Sidang Isbat Diikuti Berbagai Elemen Umat Islam
Sidang isbat penetapan Iduladha tahun ini dihadiri oleh berbagai elemen penting umat Islam, termasuk perwakilan dari organisasi kemasyarakatan Islam seperti Majelis Ulama Indonesia (MUI), Nahdlatul Ulama (NU), dan Muhammadiyah. Partisipasi ormas-ormas ini menjadi bagian dari tradisi musyawarah bersama dalam penetapan awal bulan hijriah di Indonesia.
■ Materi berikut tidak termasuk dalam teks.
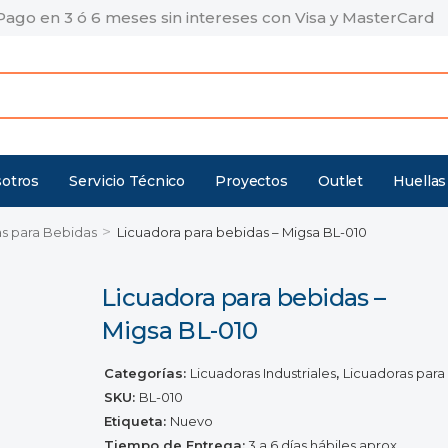
Pago en 3 ó 6 meses sin intereses con Visa y MasterCard
otros
Servicio Técnico
Proyectos
Outlet
Huellas
>
s para Bebidas
Licuadora para bebidas – Migsa BL-010
Licuadora para bebidas –
Migsa BL-010
Categorías:
Licuadoras Industriales
,
Licuadoras para
SKU:
BL-010
Etiqueta:
Nuevo
Tiempo de Entrega:
3 a 6 días hábiles aprox.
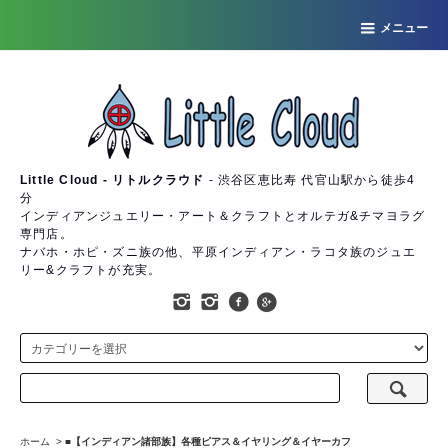
メニュー
Little Cloud - リトルクラウド
- 渋谷区恵比寿 代官山駅から徒歩4
分
インディアンジュエリー・アート＆クラフトとオルテガ&チマヨラグ
専門店。
ナバホ・ホピ・ズニ族の他、平原インディアン・ラコタ族のジュエ
リー&クラフトが充実。
ホーム
>
■【インディアン諸部族】各種ピアス＆イヤリング＆イヤーカフ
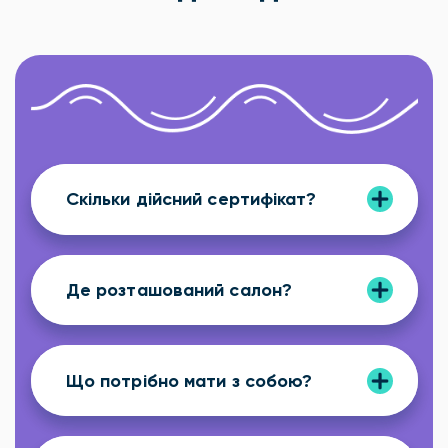
Скільки дійсний сертифікат?
Де розташований салон?
Що потрібно мати з собою?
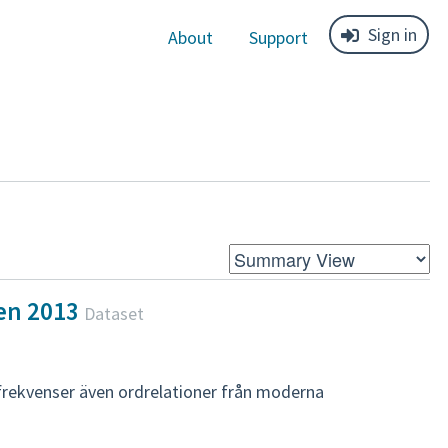
Sign in
About
Support
en 2013
Dataset
frekvenser även ordrelationer från moderna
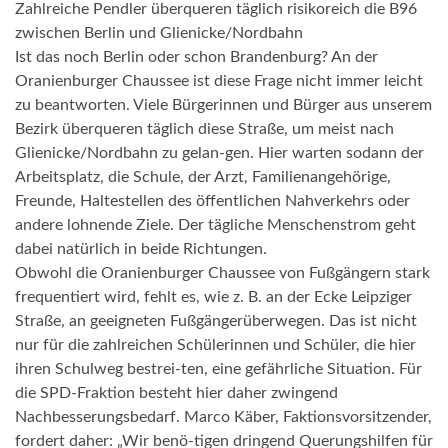
Zahlreiche Pendler überqueren täglich risikoreich die B96
zwischen Berlin und Glienicke/Nordbahn
Ist das noch Berlin oder schon Brandenburg? An der
Oranienburger Chaussee ist diese Frage nicht immer leicht
zu beantworten. Viele Bürgerinnen und Bürger aus unserem
Bezirk überqueren täglich diese Straße, um meist nach
Glienicke/Nordbahn zu gelan-gen. Hier warten sodann der
Arbeitsplatz, die Schule, der Arzt, Familienangehörige,
Freunde, Haltestellen des öffentlichen Nahverkehrs oder
andere lohnende Ziele. Der tägliche Menschenstrom geht
dabei natürlich in beide Richtungen.
Obwohl die Oranienburger Chaussee von Fußgängern stark
frequentiert wird, fehlt es, wie z. B. an der Ecke Leipziger
Straße, an geeigneten Fußgängerüberwegen. Das ist nicht
nur für die zahlreichen Schülerinnen und Schüler, die hier
ihren Schulweg bestrei-ten, eine gefährliche Situation. Für
die SPD-Fraktion besteht hier daher zwingend
Nachbesserungsbedarf. Marco Käber, Faktionsvorsitzender,
fordert daher: „Wir benö-tigen dringend Querungshilfen für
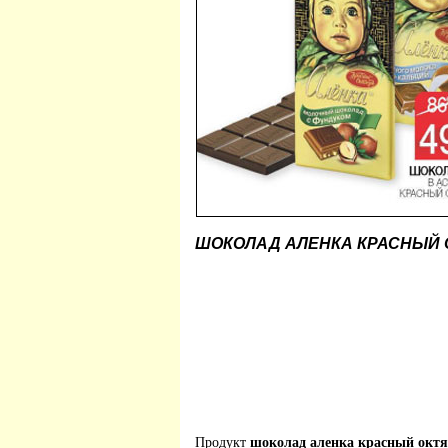
ШОКОЛАД АЛЕНКА КРАСНЫЙ 
Продукт
шоколад аленка красный октя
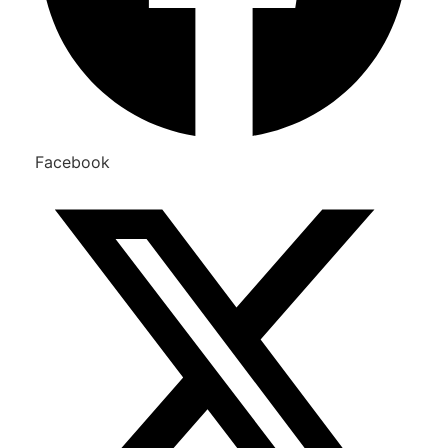
Facebook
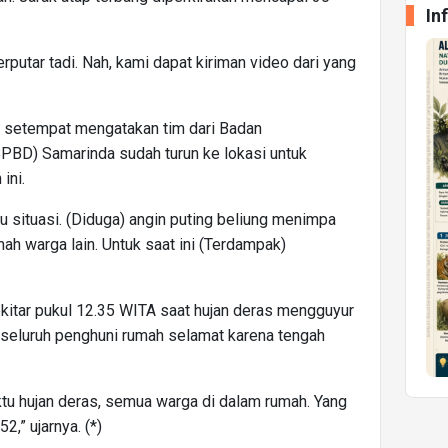
In
rputar tadi. Nah, kami dapat kiriman video dari yang
a setempat mengatakan tim dari Badan
BD) Samarinda sudah turun ke lokasi untuk
ini.
situasi. (Diduga) angin puting beliung menimpa
ah warga lain. Untuk saat ini (Terdampak)
ekitar pukul 12.35 WITA saat hujan deras mengguyur
 seluruh penghuni rumah selamat karena tengah
ktu hujan deras, semua warga di dalam rumah. Yang
2,” ujarnya. (*)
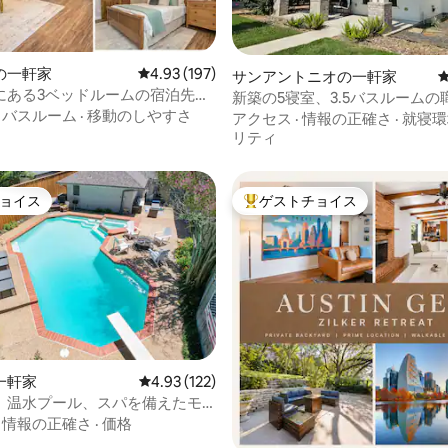
つ星中5つ星の平均評価
の一軒家
レビュー197件、5つ星中4.93つ星の平均評価
4.93 (197)
サンアントニオの一軒家
にある3ベッドルームの宿泊先
新築の5寝室、3.5バスルームの
ルーム、パティオ、キングベッ
·
バスルーム
·
移動のしやすさ
アクセス
·
情報の正確さ
·
就寝環
き）
リティ
ョイス
ゲストチョイス
ョイス
大好評のゲストチョイスです。
4.87つ星の平均評価
一軒家
レビュー122件、5つ星中4.93つ星の平均評価
4.93 (122)
、温水プール、スパを備えたモ
泊先
·
情報の正確さ
·
価格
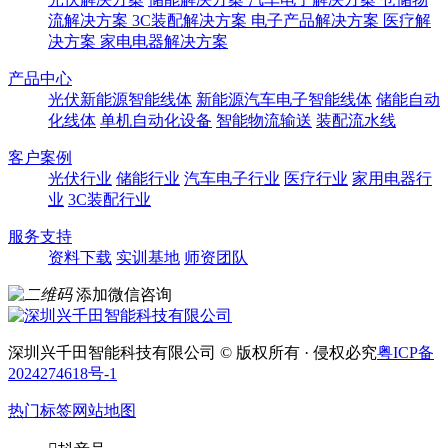
流解决方案
3C装配解决方案
电子产品解决方案
医疗解
决方案
家电电器解决方案
产品中心
光伏新能源智能线体
新能源汽车电子智能线体
储能自动
化线体
单机自动化设备
智能物流输送
装配流水线
客户案例
光伏行业
储能行业
汽车电子行业
医疗行业
家用电器行
业
3C装配行业
服务支持
资料下载
实训基地
师资团队
添加微信咨询
深圳兴千田智能科技有限公司 © 版权所有 · 侵权必究
粤ICP备
2024274618号-1
热门标签
网站地图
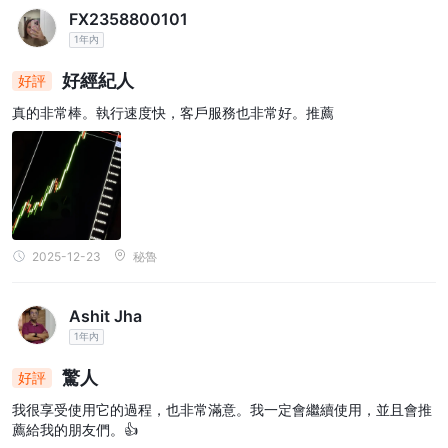
FX2358800101
1年內
好經紀人
好評
真的非常棒。執行速度快，客戶服務也非常好。推薦
2025-12-23
秘魯
Ashit Jha
1年內
驚人
好評
我很享受使用它的過程，也非常滿意。我一定會繼續使用，並且會推
薦給我的朋友們。👍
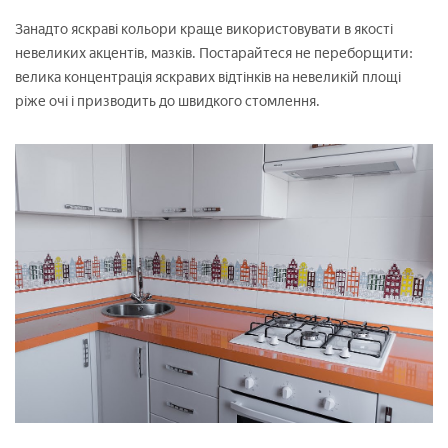
Занадто яскраві кольори краще використовувати в якості
невеликих акцентів, мазків. Постарайтеся не переборщити:
велика концентрація яскравих відтінків на невеликій площі
ріже очі і призводить до швидкого стомлення.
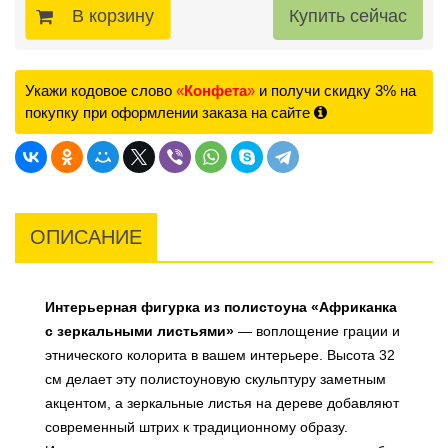
В корзину
Укажи кодовое слово
«
Конфета
»
и получи скидку 3% на
покупку при оформлении заказа на сайте
ОПИСАНИЕ
Интерьерная фигурка из полистоуна «Африканка
с зеркальными листьями»
— воплощение грации и
этнического колорита в вашем интерьере. Высота 32
см делает эту полистоуновую скульптуру заметным
акцентом, а зеркальные листья на дереве добавляют
современный штрих к традиционному образу.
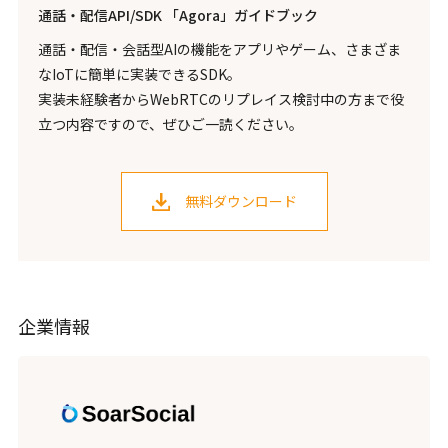
通話・配信API/SDK 「Agora」ガイドブック
通話・配信・会話型AIの機能をアプリやゲーム、さまざま
なIoTに簡単に実装できるSDK。
実装未経験者からWebRTCのリプレイス検討中の方まで役
立つ内容ですので、ぜひご一読ください。
無料ダウンロード
企業情報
Proses Penetapan: Hisab dan Rukyat
Sama seperti pada penetapan awal Ramadan dan Idulfitri, Kemenag menggunakan dua metode utama, yakni:
- Hisab (perhitungan astronomi)
- Rukyat (pengamatan hilal)
Keduanya dipadukan untuk memastikan akurasi dan memperkuat landasan penetapan awal bulan Hijriah. Sidang isbat kali ini diawali dengan seminar posisi hilal Zulhijah 1446 H yang dipaparkan oleh Tim Falakiyah Kemenag. Kemudian, proses dilanjutkan dengan sidang tertutup bersama para ahli dan perwakilan ormas.
Muhammadiyah Sepakat Iduladha 6 Juni 2025
Sementara itu, Pimpinan Pusat Muhammadiyah, yang menggunakan metode penetapan kalender Hijriah berdasarkan kriteria Wujudul Hilal, juga menetapkan Hari Raya Iduladha 1446 H pada tanggal yang sama, yakni Jumat, 6 Juni 2025. Kesamaan ini menandakan potensi kuat pelaksanaan Iduladha secara serentak di seluruh Indonesia.
Makna Iduladha dan Harapan Pemerintah
Menteri Agama berharap, Hari Raya Iduladha tahun ini menjadi momentum untuk memperkuat solidaritas sosial, semangat berkurban, dan mempererat ukhuwah Islamiyah di tengah masyarakat.
“Iduladha bukan hanya tentang menyembelih hewan kurban, tetapi juga menyembelih ego, kebencian, dan memperkuat semangat berbagi,” tegas Nasaruddin.
Dengan ditetapkannya Hari Raya Iduladha 1446 Hijriah, umat Islam di seluruh Indonesia kini dapat mulai mempersiapkan diri untuk ibadah kurban dan kegiatan keagamaan lainnya secara maksimal.